Saved entries
+++

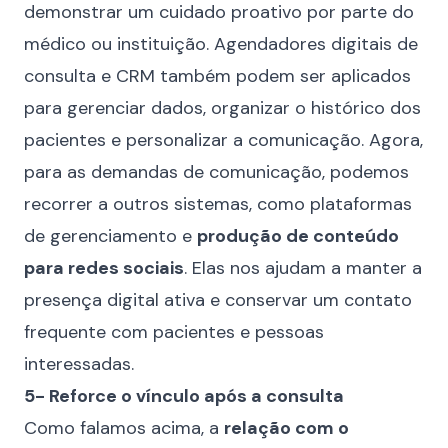
demonstrar um cuidado proativo por parte do
médico ou instituição. Agendadores digitais de
consulta e CRM também podem ser aplicados
para gerenciar dados, organizar o histórico dos
pacientes e personalizar a comunicação. Agora,
para as demandas de comunicação, podemos
recorrer a outros sistemas, como plataformas
de gerenciamento e
produção de conteúdo
para redes sociais
. Elas nos ajudam a manter a
presença digital ativa e conservar um contato
frequente com pacientes e pessoas
interessadas.
5- Reforce o vínculo após a consulta
Como falamos acima, a
relação com o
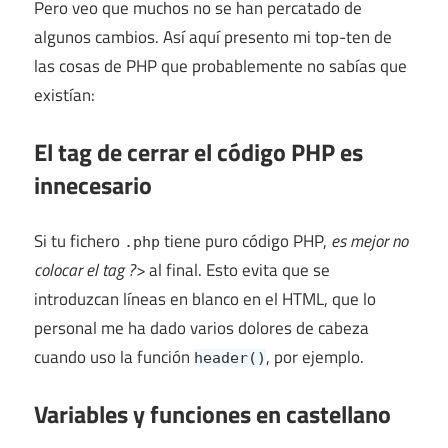
Pero veo que muchos no se han percatado de
algunos cambios. Así aquí presento mi top-ten de
las cosas de PHP que probablemente no sabías que
existían:
El tag de cerrar el código PHP es
innecesario
Si tu fichero
tiene puro código PHP,
es mejor no
.php
colocar el tag ?>
al final. Esto evita que se
introduzcan líneas en blanco en el HTML, que lo
personal me ha dado varios dolores de cabeza
cuando uso la función
, por ejemplo.
header()
Variables y funciones en castellano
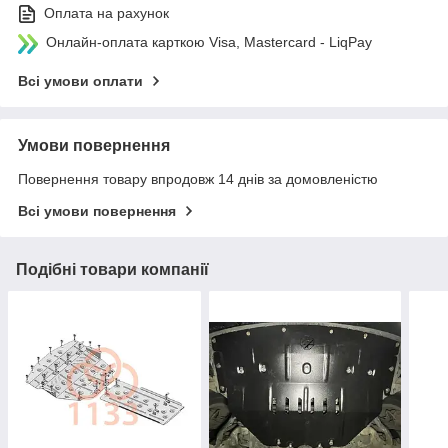
Оплата на рахунок
Онлайн-оплата карткою Visa, Mastercard - LiqPay
Всі умови оплати
Умови повернення
Повернення товару впродовж 14 днів за домовленістю
Всі умови повернення
Подібні товари компанії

+++

- _What is required_: Among the entries above, take the lines from the one with "al final. Esto evita que se" through the one with "Всі умови оплати" and retype them exactly, leaving out the pictures.

- _Task result_:
al final. Esto evita que se
introduzcan líneas en blanco en el HTML, que lo
personal me ha dado varios dolores de cabeza
cuando uso la función
, por ejemplo.
header()
Variables y funciones en castellano
Оплата на рахунок
Онлайн-оплата карткою Visa, Mastercard - LiqPay
Всі умови оплати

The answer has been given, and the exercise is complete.